Desatando as amarras da
vida do outro. Desatando as nossas próprias amarras que nos prendem a quem
fomos em determinado momento da vida.
A vida segue para a frente.
Sempre. Se nós ficamos apegados, o problema não é dos outros, a culpa não é dos
outros. Apegarmo-nos é desamor a nós próprios.
Desapego é simplesmente
desatar amarras. Se o rio levar, foi. Se ficar ao nosso lado, perfeito. Fica,
sem apego. Fica, porque o desejo incondicionalmente. Fica, porque quer.
Sem pressões, sem argumentos, sem persuasão ou
manipulações, porque se tudo isto é necessário, já nada existe de
verdadeiramente profundo. Só existe apego, no sentido quase de dependência
tóxica.
Mas o último desafio do Aparigrahah
occore, na minha opinião, num nível mais abstracto, psicológico e muito
pessoal: o desapego de ideias e emoções
que nos dominam.
Pensamentos, ideias e
emoções que fazem parte do ser humano que fomos e não do que somos. São uma
réstia, são emoções provenientes de um ser antigo que fomos, algo residual.
Desapegar-se de medos
construídos pelo nosso eu passado é realmente o último desafio do Aparigrahah.
Sabemos que ainda estamos
apegados a medos e a uma ideia de quem fomos quando somos invadidos por
projeções futuras que fazemos com base unicamente nas informações que temos do
presente e do passado. O que logicamente não faz qualquer sentido! No presente
não há imputs. No presente só existe o EU, verdadeiro, conectado.
Ideias, medos, pensamentos,
emoções estão todos inevitavelmente ligados a pessoas. Por isso, muitas vezes
praticar o Aparigrahah com as outras pessoas significa libertarmo-nos
melhor desse eu residual que ainda está presente em nós e do qual também nos
temos de desapegar.
Na sociedade atual,
infelizmente!, quando praticamos o desapego muitas vezes as pessoas
interpretam-nos como “desligados” dos outros. Pessoas que se desligam
facilmente e que, por isso, são julgadas negativamente.
Ironicamente, parece que de
alguma forma, quem insiste, quem pressiona, quem luta muito, quem perturba
até…parece ser mais valorizado! Não é estranho?

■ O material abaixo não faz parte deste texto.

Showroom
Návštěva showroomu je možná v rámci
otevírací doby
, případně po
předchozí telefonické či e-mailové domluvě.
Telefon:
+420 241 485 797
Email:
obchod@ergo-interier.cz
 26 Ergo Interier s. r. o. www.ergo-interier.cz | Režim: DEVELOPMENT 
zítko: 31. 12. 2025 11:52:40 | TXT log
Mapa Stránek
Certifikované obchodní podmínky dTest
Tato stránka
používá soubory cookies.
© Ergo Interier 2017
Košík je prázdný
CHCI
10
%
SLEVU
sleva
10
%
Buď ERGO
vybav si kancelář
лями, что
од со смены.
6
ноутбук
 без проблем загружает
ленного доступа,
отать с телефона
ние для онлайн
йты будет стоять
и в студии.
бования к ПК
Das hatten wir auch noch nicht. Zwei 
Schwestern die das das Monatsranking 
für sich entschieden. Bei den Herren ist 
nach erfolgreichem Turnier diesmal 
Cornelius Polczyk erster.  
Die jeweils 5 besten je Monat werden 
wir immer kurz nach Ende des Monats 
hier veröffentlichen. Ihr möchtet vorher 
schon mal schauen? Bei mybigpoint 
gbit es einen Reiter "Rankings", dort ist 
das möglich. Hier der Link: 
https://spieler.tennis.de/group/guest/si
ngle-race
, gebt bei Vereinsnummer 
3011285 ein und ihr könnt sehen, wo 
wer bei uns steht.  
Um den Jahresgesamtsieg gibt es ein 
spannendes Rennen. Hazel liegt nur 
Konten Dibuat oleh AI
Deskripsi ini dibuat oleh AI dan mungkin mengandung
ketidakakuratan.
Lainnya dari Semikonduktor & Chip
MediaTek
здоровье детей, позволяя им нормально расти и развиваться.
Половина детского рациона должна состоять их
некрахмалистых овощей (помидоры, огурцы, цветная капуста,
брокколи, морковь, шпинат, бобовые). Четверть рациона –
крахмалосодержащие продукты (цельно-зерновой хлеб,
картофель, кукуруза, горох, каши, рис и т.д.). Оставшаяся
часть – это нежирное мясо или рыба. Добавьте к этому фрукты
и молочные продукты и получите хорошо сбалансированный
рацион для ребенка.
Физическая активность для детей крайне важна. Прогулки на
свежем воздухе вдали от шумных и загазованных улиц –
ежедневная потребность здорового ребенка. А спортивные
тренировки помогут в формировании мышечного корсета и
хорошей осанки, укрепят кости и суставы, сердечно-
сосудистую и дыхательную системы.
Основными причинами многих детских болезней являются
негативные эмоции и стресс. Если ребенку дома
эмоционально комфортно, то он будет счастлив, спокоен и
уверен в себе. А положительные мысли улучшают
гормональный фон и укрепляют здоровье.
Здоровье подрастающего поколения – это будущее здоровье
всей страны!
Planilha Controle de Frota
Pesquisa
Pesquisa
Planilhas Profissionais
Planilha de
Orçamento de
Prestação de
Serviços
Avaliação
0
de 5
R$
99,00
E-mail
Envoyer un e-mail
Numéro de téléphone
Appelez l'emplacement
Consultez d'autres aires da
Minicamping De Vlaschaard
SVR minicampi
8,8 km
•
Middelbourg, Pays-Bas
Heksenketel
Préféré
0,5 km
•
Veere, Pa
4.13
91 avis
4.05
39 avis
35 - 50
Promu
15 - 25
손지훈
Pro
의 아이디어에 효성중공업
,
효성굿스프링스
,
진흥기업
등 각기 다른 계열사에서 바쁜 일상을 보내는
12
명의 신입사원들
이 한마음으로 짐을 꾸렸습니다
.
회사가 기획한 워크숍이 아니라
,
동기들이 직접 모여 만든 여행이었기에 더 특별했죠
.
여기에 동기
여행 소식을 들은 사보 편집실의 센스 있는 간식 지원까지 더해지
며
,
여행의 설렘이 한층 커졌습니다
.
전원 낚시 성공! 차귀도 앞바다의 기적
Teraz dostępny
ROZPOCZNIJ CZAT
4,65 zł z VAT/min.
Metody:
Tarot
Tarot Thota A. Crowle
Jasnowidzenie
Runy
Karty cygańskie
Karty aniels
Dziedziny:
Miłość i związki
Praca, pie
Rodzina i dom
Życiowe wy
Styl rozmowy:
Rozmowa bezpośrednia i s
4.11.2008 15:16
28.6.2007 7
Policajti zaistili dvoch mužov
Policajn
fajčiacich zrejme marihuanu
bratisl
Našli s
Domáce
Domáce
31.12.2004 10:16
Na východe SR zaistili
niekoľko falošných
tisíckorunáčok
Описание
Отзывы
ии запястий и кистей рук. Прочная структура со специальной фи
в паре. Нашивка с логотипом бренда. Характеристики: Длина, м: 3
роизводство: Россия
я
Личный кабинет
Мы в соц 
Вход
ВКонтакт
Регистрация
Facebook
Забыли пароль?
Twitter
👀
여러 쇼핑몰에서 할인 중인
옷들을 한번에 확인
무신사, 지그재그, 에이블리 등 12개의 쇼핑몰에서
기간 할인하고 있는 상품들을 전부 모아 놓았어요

Praticar o Aparigrahah não
significa que nos desliguemos facilmente. Aliás, nada indicia que este é um
processo fácil.
Mas é um processo de
profundo respeito para com o outro. E de profundo respeito para com o nosso eu
presente e futuro.
E, acima de tudo, de
profundo amor pela vida, nossa e do outro.
O processo interno
psicológico de nos desapegarmos das nossas emoções e sentimentos é duro…

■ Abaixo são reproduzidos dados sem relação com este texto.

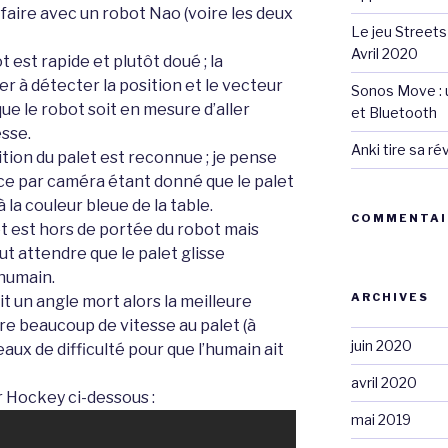
 faire avec un robot Nao (voire les deux
Le jeu Streets
Avril 2020
t est rapide et plutôt doué ; la
ver à détecter la position et le vecteur
Sonos Move : u
e le robot soit en mesure d’aller
et Bluetooth
esse.
Anki tire sa r
tion du palet est reconnue ; je pense
nce par caméra étant donné que le palet
 la couleur bleue de la table.
COMMENTAI
let est hors de portée du robot mais
aut attendre que le palet glisse
humain.
ARCHIVES
it un angle mort alors la meilleure
re beaucoup de vitesse au palet (à
juin 2020
veaux de difficulté pour que l’humain ait
avril 2020
r Hockey ci-dessous :
mai 2019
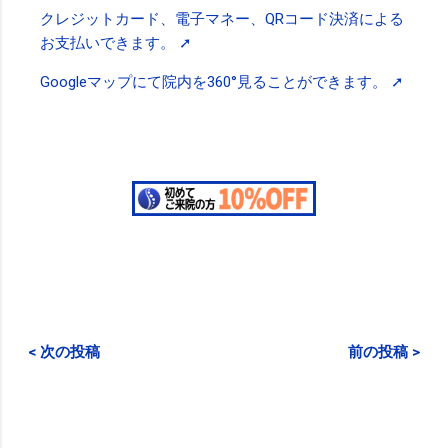
クレジットカード、電子マネー、QRコード決済による
お支払いできます。 ➚
Googleマップにて院内を360°見ることができます。 ➚
< 次の投稿
前の投稿 >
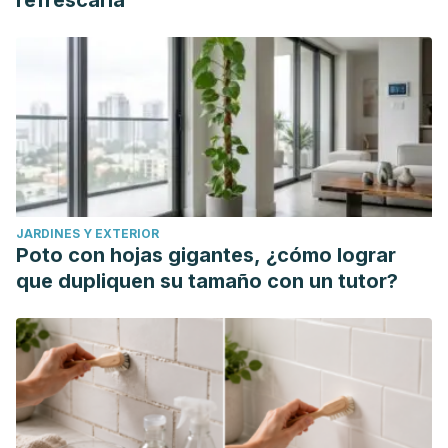
refrescarla
JARDINES Y EXTERIOR
Poto con hojas gigantes, ¿cómo lograr
que dupliquen su tamaño con un tutor?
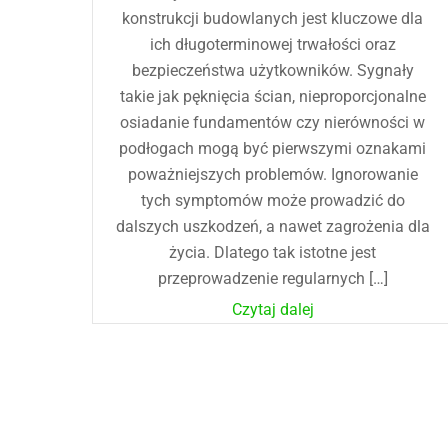
konstrukcji budowlanych jest kluczowe dla
ich długoterminowej trwałości oraz
bezpieczeństwa użytkowników. Sygnały
takie jak pęknięcia ścian, nieproporcjonalne
osiadanie fundamentów czy nierówności w
podłogach mogą być pierwszymi oznakami
poważniejszych problemów. Ignorowanie
tych symptomów może prowadzić do
dalszych uszkodzeń, a nawet zagrożenia dla
życia. Dlatego tak istotne jest
przeprowadzenie regularnych […]
Czytaj dalej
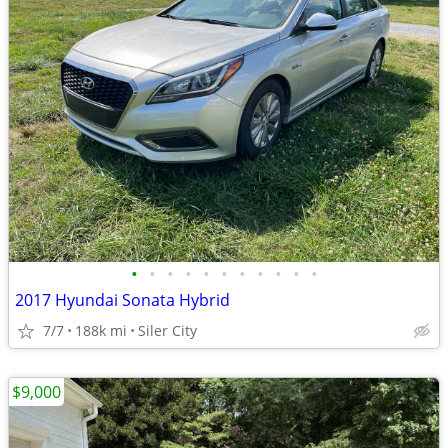
•
•
•
•
•
•
•
•
•
•
•
2017 Hyundai Sonata Hybrid
7/7
188k mi
Siler City
$9,000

[Relembrando algumas as emoções humanas fundamentais cientificamente
estudadas!: medo, alegria, raiva, expectativa, tristeza, aversão…]
Lamento dizer, se choca
alguém. Mas é muito mais difícil praticar o Desapego, do que ficar a insistir,
preso da roda da mesma coisa todos os dias. É muito mais difícil deixar ir do
que pressionar, do que bater na mesma tecla.
De alguma forma, tudo se
assemelha à dependência de substâncias. É muito mais difícil desapegarmo-nos da
substância do que ficar lá.
Praticar o Aparigrahah ,
o não-apego, é permitir ao outro encontrar o seu verdadeiro caminho e
permitir ao nosso eu presente abrir novos caminhos.